PROBLEM STATEMENT →
Using the material that follows, output exactly the lines from the one containing "Wälder nehmen einen" through the one containing "Ulrich Dohle als", with both ends kept.

TASK DATA →
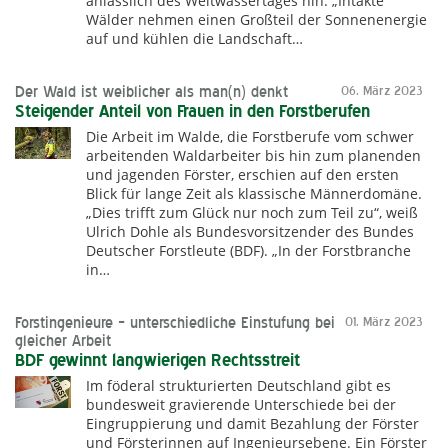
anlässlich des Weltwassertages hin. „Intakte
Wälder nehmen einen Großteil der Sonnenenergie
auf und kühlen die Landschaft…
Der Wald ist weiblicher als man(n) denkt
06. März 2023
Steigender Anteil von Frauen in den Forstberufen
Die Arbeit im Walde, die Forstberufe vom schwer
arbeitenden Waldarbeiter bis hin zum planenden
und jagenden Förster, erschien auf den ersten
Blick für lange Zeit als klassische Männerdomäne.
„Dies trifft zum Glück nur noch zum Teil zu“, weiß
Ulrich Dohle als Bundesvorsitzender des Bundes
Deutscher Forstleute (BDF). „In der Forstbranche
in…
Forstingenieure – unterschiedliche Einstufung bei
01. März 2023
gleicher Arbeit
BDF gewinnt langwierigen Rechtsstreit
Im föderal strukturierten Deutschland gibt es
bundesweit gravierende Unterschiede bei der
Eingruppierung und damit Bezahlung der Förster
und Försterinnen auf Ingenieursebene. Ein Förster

...

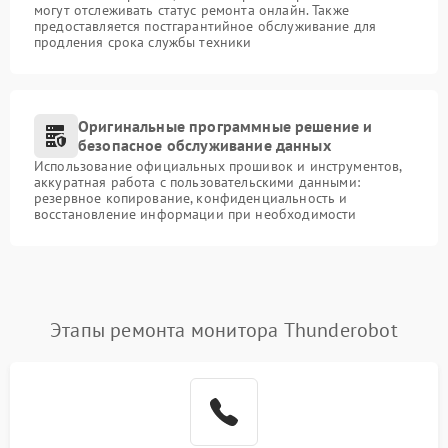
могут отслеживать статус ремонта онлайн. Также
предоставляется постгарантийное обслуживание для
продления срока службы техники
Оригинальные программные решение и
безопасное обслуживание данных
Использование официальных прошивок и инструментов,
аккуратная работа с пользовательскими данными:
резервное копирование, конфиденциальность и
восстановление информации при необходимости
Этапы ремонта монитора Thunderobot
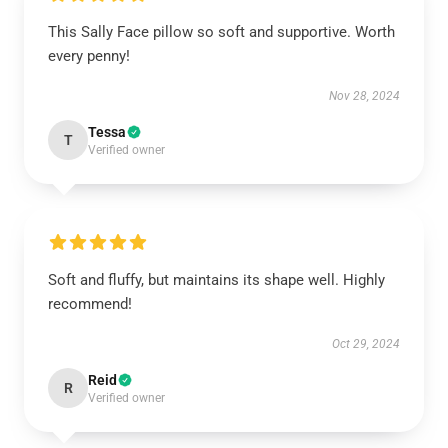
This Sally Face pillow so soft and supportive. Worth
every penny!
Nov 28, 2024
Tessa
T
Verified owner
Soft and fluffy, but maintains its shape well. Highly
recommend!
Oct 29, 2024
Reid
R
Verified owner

* * *

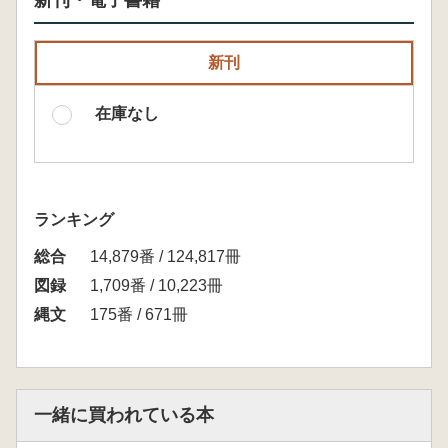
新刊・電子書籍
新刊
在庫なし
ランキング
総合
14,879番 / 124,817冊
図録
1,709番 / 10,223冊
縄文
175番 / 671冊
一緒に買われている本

EXERCISE SOLUTION →
Wälder nehmen einen Großteil der Sonnenenergie
auf und kühlen die Landschaft…
Der Wald ist weiblicher als man(n) denkt
06. März 2023
Steigender Anteil von Frauen in den Forstberufen
Die Arbeit im Walde, die Forstberufe vom schwer
arbeitenden Waldarbeiter bis hin zum planenden
und jagenden Förster, erschien auf den ersten
Blick für lange Zeit als klassische Männerdomäne.
„Dies trifft zum Glück nur noch zum Teil zu“, weiß
Ulrich Dohle als Bundesvorsitzender des Bundes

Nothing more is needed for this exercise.